All lines with the word "sind" are to be found and copied from the listing.
Extracted data Block Start
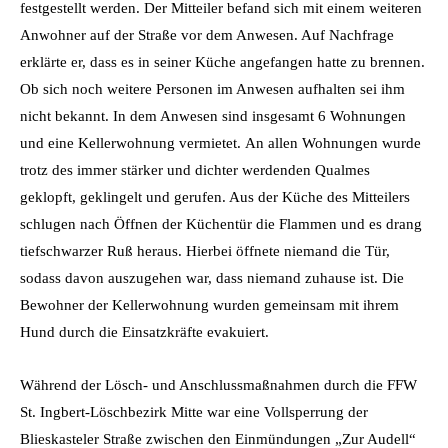
festgestellt werden. Der Mitteiler befand sich mit einem weiteren
Anwohner auf der Straße vor dem Anwesen. Auf Nachfrage
erklärte er, dass es in seiner Küche angefangen hatte zu brennen.
Ob sich noch weitere Personen im Anwesen aufhalten sei ihm
nicht bekannt. In dem Anwesen sind insgesamt 6 Wohnungen
und eine Kellerwohnung vermietet. An allen Wohnungen wurde
trotz des immer stärker und dichter werdenden Qualmes
geklopft, geklingelt und gerufen. Aus der Küche des Mitteilers
schlugen nach Öffnen der Küchentür die Flammen und es drang
tiefschwarzer Ruß heraus. Hierbei öffnete niemand die Tür,
sodass davon auszugehen war, dass niemand zuhause ist. Die
Bewohner der Kellerwohnung wurden gemeinsam mit ihrem
Hund durch die Einsatzkräfte evakuiert.
Während der Lösch- und Anschlussmaßnahmen durch die FFW
St. Ingbert-Löschbezirk Mitte war eine Vollsperrung der
Blieskasteler Straße zwischen den Einmündungen „Zur Audell“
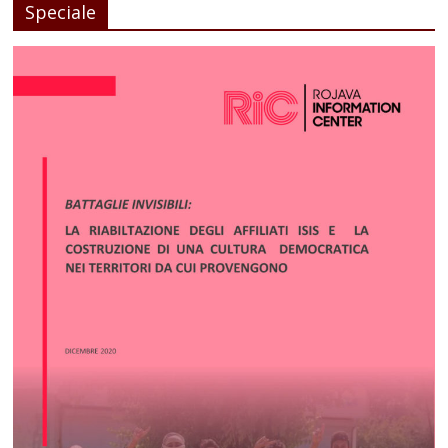
Speciale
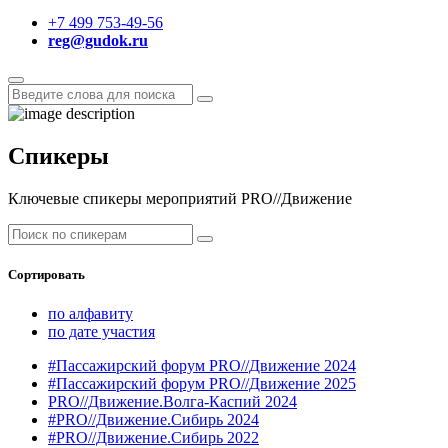
+7 499 753-49-56
reg@gudok.ru
Спикеры
Ключевые спикеры мероприятий PRO//Движение
Сортировать
по алфавиту
по дате участия
#Пассажирский форум PRO//Движение 2024
#Пассажирский форум PRO//Движение 2025
PRO//Движение.Волга-Каспий 2024
#PRO//Движение.Сибирь 2024
#PRO//Движение.Сибирь 2022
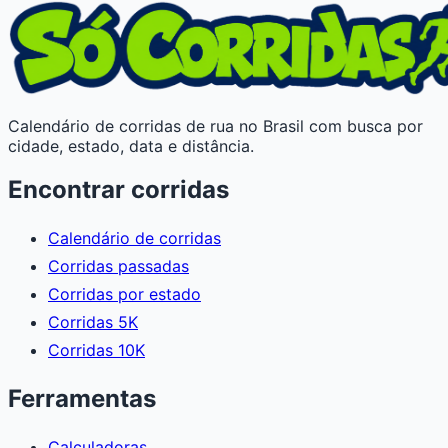
Calendário de corridas de rua no Brasil com busca por
cidade, estado, data e distância.
Encontrar corridas
Calendário de corridas
Corridas passadas
Corridas por estado
Corridas 5K
Corridas 10K
Ferramentas
Calculadoras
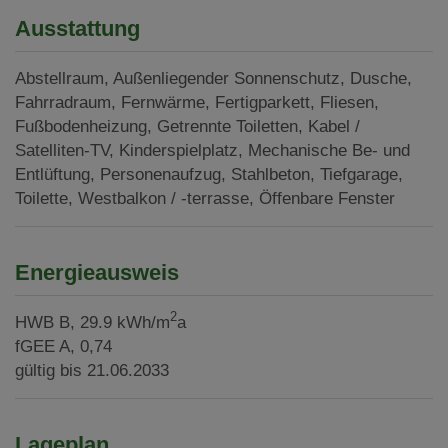
Ausstattung
Abstellraum
Außenliegender Sonnenschutz
Dusche
Fahrradraum
Fernwärme
Fertigparkett
Fliesen
Fußbodenheizung
Getrennte Toiletten
Kabel /
Satelliten-TV
Kinderspielplatz
Mechanische Be- und
Entlüftung
Personenaufzug
Stahlbeton
Tiefgarage
Toilette
Westbalkon / -terrasse
Öffenbare Fenster
Energieausweis
2
HWB
B, 29.9 kWh/m
a
fGEE
A, 0,74
gültig bis
21.06.2033
Lageplan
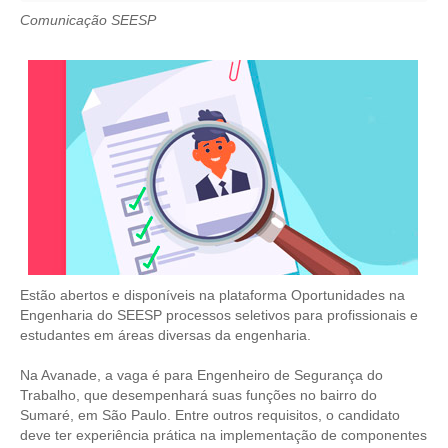
Comunicação SEESP
CRESCE BRASIL
CONSELHO TECNOLÓGICO
HISTÓRICO E ATUAÇÃO
COMPOSIÇÃO
CONSELHOS ASSESSORES
PERSONALIDADES DA TECNOLOGIA
NÚCLEO DA MULHER ENGENHEIRA
Estão abertos e disponíveis na plataforma Oportunidades na
Engenharia do SEESP processos seletivos para profissionais e
TRANSPARÊNCIA
estudantes em áreas diversas da engenharia.
JURÍDICO
Na Avanade, a vaga é para Engenheiro de Segurança do
Trabalho, que desempenhará suas funções no bairro do
CONSULTORIA
Sumaré, em São Paulo. Entre outros requisitos, o candidato
deve ter experiência prática na implementação de componentes
ACORDOS, CONVENÇÕES E DISSÍDIOS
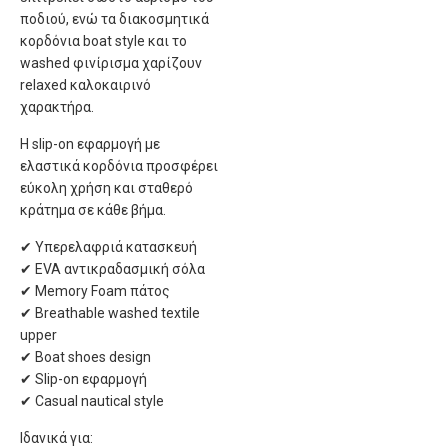
ποδιού, ενώ τα διακοσμητικά
κορδόνια boat style και το
washed φινίρισμα χαρίζουν
relaxed καλοκαιρινό
χαρακτήρα.
Η slip-on εφαρμογή με
ελαστικά κορδόνια προσφέρει
εύκολη χρήση και σταθερό
κράτημα σε κάθε βήμα.
✔ Υπερελαφριά κατασκευή
✔ EVA αντικραδασμική σόλα
✔ Memory Foam πάτος
✔ Breathable washed textile
upper
✔ Boat shoes design
✔ Slip-on εφαρμογή
✔ Casual nautical style
Ιδανικά για:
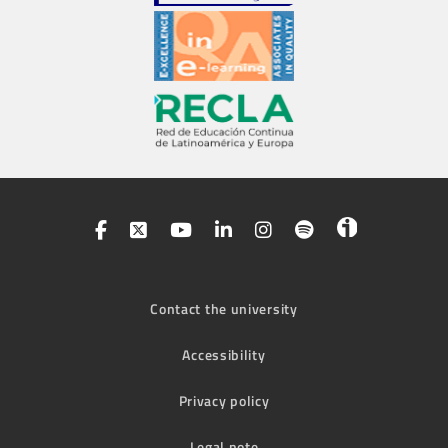
Contact the university
Accessibility
Privacy policy
Legal note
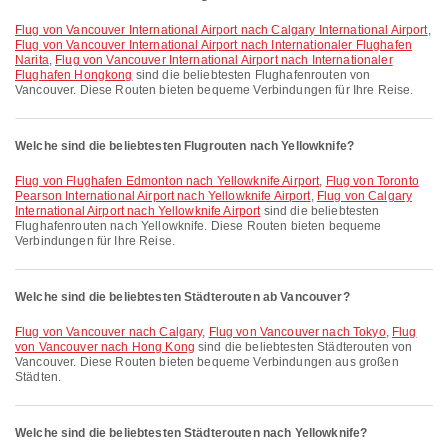
Flug von Vancouver International Airport nach Calgary International Airport
,
Flug von Vancouver International Airport nach Internationaler Flughafen
Narita
,
Flug von Vancouver International Airport nach Internationaler
Flughafen Hongkong
sind die beliebtesten Flughafenrouten von
Vancouver. Diese Routen bieten bequeme Verbindungen für Ihre Reise.
Welche sind die beliebtesten Flugrouten nach Yellowknife?
Flug von Flughafen Edmonton nach Yellowknife Airport
,
Flug von Toronto
Pearson International Airport nach Yellowknife Airport
,
Flug von Calgary
International Airport nach Yellowknife Airport
sind die beliebtesten
Flughafenrouten nach Yellowknife. Diese Routen bieten bequeme
Verbindungen für Ihre Reise.
Welche sind die beliebtesten Städterouten ab Vancouver?
Flug von Vancouver nach Calgary
,
Flug von Vancouver nach Tokyo
,
Flug
von Vancouver nach Hong Kong
sind die beliebtesten Städterouten von
Vancouver. Diese Routen bieten bequeme Verbindungen aus großen
Städten.
Welche sind die beliebtesten Städterouten nach Yellowknife?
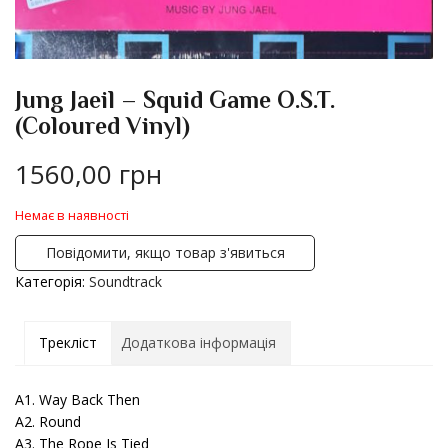
Jung Jaeil – Squid Game O.S.T.
(Coloured Vinyl)
1560,00
грн
Немає в наявності
Повідомити, якщо товар з'явиться
Категорія:
Soundtrack
Трекліст
Додаткова інформація
A1. Way Back Then
А2. Round
А3. The Rope Is Tied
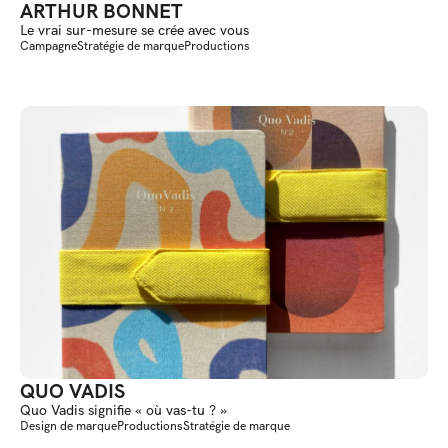
ARTHUR BONNET
Le vrai sur-mesure se crée avec vous
Campagne
Stratégie de marque
Productions
QUO VADIS
Quo Vadis signifie « où vas-tu ? »
Design de marque
Productions
Stratégie de marque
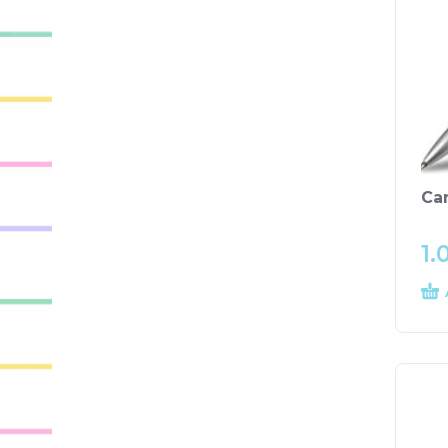
Ca
1.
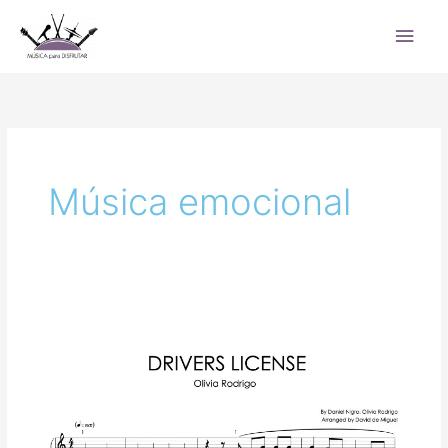
Ir
Men
al
princ
contenido
Música emocional
Drivers
License
–
Olivia
Rodrigo
|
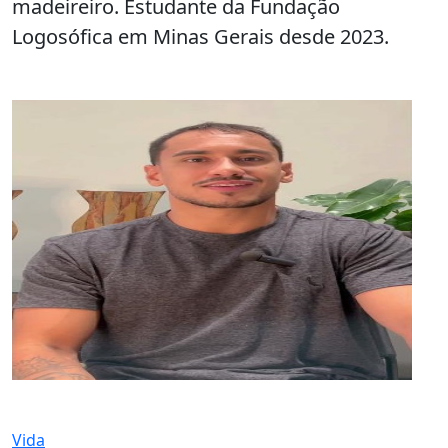
madeireiro. Estudante da Fundação
Logosófica em Minas Gerais desde 2023.
Vida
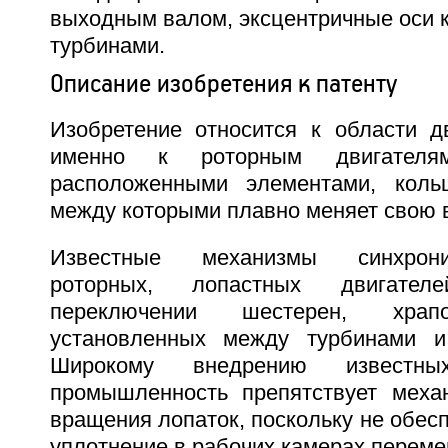
выходным валом, эксцентричные оси 
турбинами.
Описание изобретения к патенту
Изобретение относится к области дв
именно к роторным двигателя
расположенными элементами, кольц
между которыми плавно меняет свою 
Известные механизмы синхрони
роторных, лопастных двигате
переключении шестерен, храпо
установленных между турбинами 
Широкому внедрению известн
промышленность препятствует меха
вращения лопаток, поскольку не обес
уплотнение в рабочих камерах переме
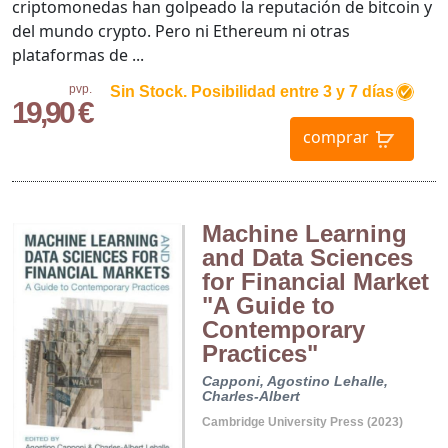
criptomonedas han golpeado la reputación de bitcoin y
del mundo crypto. Pero ni Ethereum ni otras
plataformas de ...
pvp.
Sin Stock. Posibilidad entre 3 y 7 días
19,90 €
comprar
Machine Learning
and Data Sciences
for Financial Market
"A Guide to
Contemporary
Practices"
Capponi, Agostino
Lehalle,
Charles-Albert
Cambridge University Press (2023)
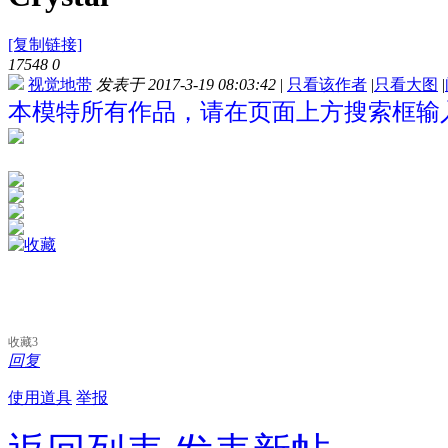
[复制链接]
17548
0
视觉地带
发表于 2017-3-19 08:03:42
|
只看该作者
|
只看大图
|
本模特所有作品，请在页面上方搜索框输入“Cr
收藏
3
回复
使用道具
举报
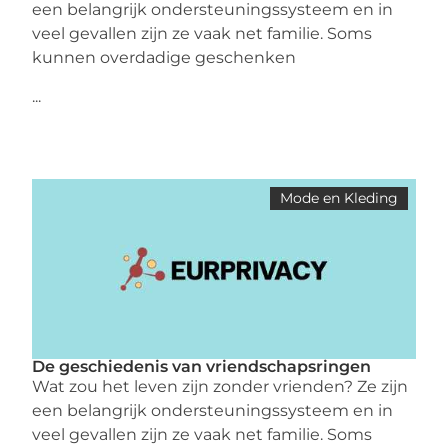
een belangrijk ondersteuningssysteem en in
veel gevallen zijn ze vaak net familie. Soms
kunnen overdadige geschenken
...
Mode en Kleding
De geschiedenis van vriendschapsringen
Wat zou het leven zijn zonder vrienden? Ze zijn
een belangrijk ondersteuningssysteem en in
veel gevallen zijn ze vaak net familie. Soms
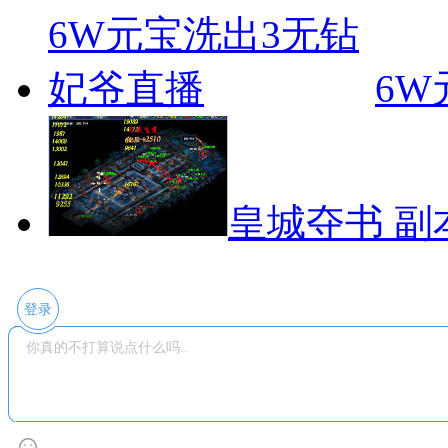
6W
皇城夺书 副
登录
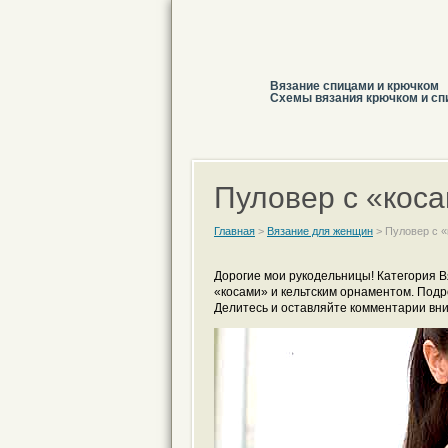
Вязание спицами и крючком
Схемы вязания крючком и сп
Пуловер с «кос
Главная
>
Вязание для женщин
>
Пуловер с 
Дорогие мои рукодельницы! Категория 
«косами» и кельтским орнаментом. Под
Делитесь и оставляйте комментарии вни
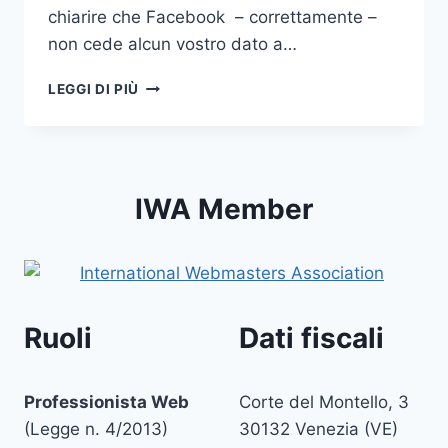
chiarire che Facebook – correttamente –
non cede alcun vostro dato a…
COME
LEGGI DI PIÙ
ESPORTARE
GLI
INDIRIZZI
E-
MAIL
IWA Member
DEI
CONTATTI
DI
FACEBOOK
Ruoli
Dati fiscali
Professionista Web
Corte del Montello, 3
(Legge n. 4/2013)
30132 Venezia (VE)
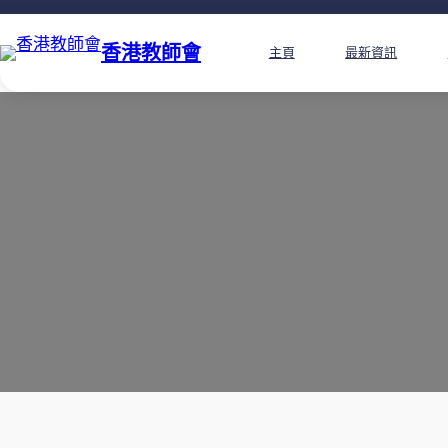
香港教師會
主頁
最新資訊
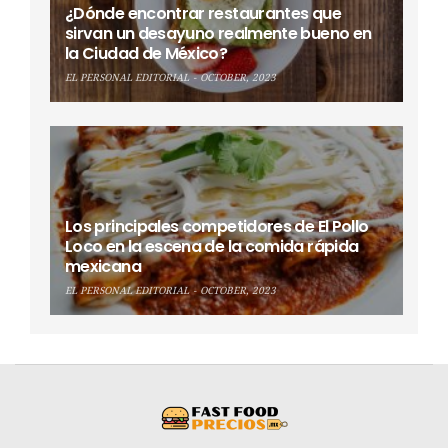
¿Dónde encontrar restaurantes que
sirvan un desayuno realmente bueno en
la Ciudad de México?
EL PERSONAL EDITORIAL
OCTOBER, 2023
Los principales competidores de El Pollo
Loco en la escena de la comida rápida
mexicana
EL PERSONAL EDITORIAL
OCTOBER, 2023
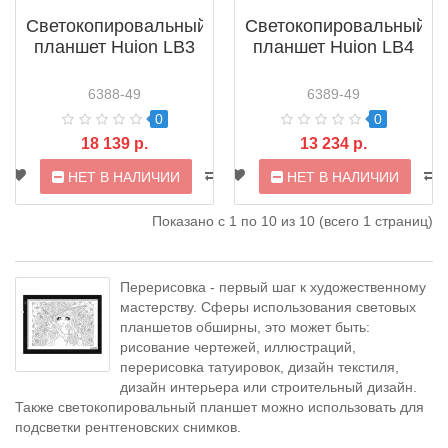
Светокопировальный
Светокопировальный
планшет Huion LB3
планшет Huion LB4
6388-49
6389-49
0
0
18 139 р.
13 234 р.
НЕТ В НАЛИЧИИ
НЕТ В НАЛИЧИИ
Показано с 1 по 10 из 10 (всего 1 страниц)
Перерисовка - первый шаг к художественному
мастерству. Сферы использования световых
планшетов обширны, это может быть:
рисование чертежей, иллюстраций,
перерисовка татуировок, дизайн текстиля,
дизайн интерьера или строительный дизайн.
Также светокопировальный планшет можно использовать для
подсветки рентгеновских снимков.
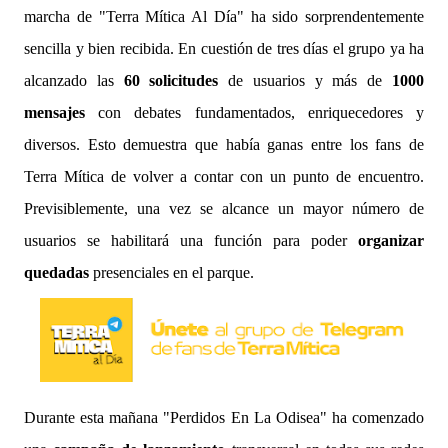
marcha de "Terra Mítica Al Día" ha sido sorprendentemente
sencilla y bien recibida. En cuestión de tres días el grupo ya ha
alcanzado las
60 solicitudes
de usuarios y más de
1000
mensajes
con debates fundamentados, enriquecedores y
diversos. Esto demuestra que había ganas entre los fans de
Terra Mítica de volver a contar con un punto de encuentro.
Previsiblemente, una vez se alcance un mayor número de
usuarios se habilitará una función para poder
organizar
quedadas
presenciales en el parque.
Durante esta mañana "Perdidos En La Odisea" ha comenzado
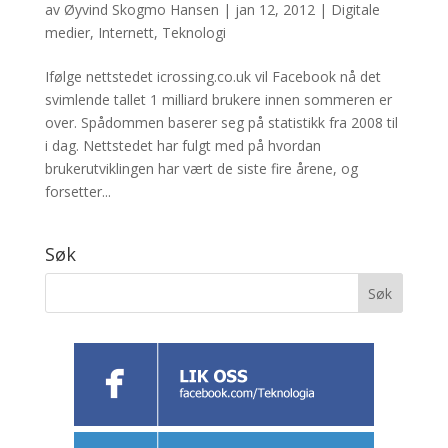
av
Øyvind Skogmo Hansen
|
jan 12, 2012
|
Digitale
medier
,
Internett
,
Teknologi
Ifølge nettstedet icrossing.co.uk vil Facebook nå det
svimlende tallet 1 milliard brukere innen sommeren er
over. Spådommen baserer seg på statistikk fra 2008 til
i dag. Nettstedet har fulgt med på hvordan
brukerutviklingen har vært de siste fire årene, og
forsetter...
Søk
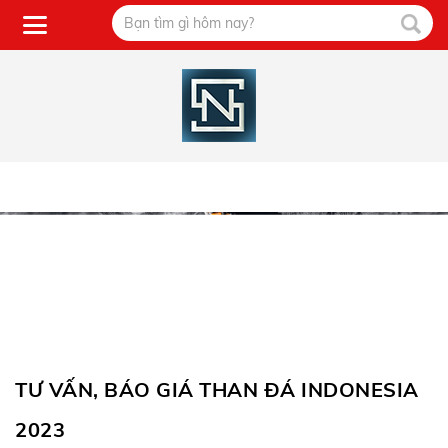
TƯ VẤN, BÁO GIÁ THAN ĐÁ INDONESIA
2023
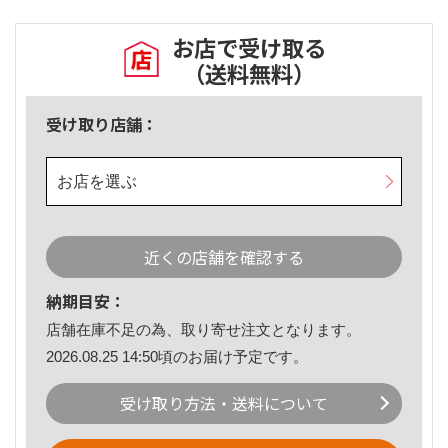
お店で受け取る
（送料無料）
受け取り店舗：
お店を選ぶ
近くの店舗を確認する
納期目安：
店舗在庫不足の為、取り寄せ注文となります。
2026.08.25 14:50頃のお届け予定です。
受け取り方法・送料について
Extracted data Block End
__Reply to the task__:
nicht bekannt. In dem Anwesen sind insgesamt 6 Wohnungen
sind die beliebtesten Flughafenrouten von
Welche sind die beliebtesten Flugrouten nach Yellowknife?
sind die beliebtesten
Welche sind die beliebtesten Städterouten ab Vancouver?
sind die beliebtesten Städterouten von
Welche sind die beliebtesten Städterouten nach Yellowknife?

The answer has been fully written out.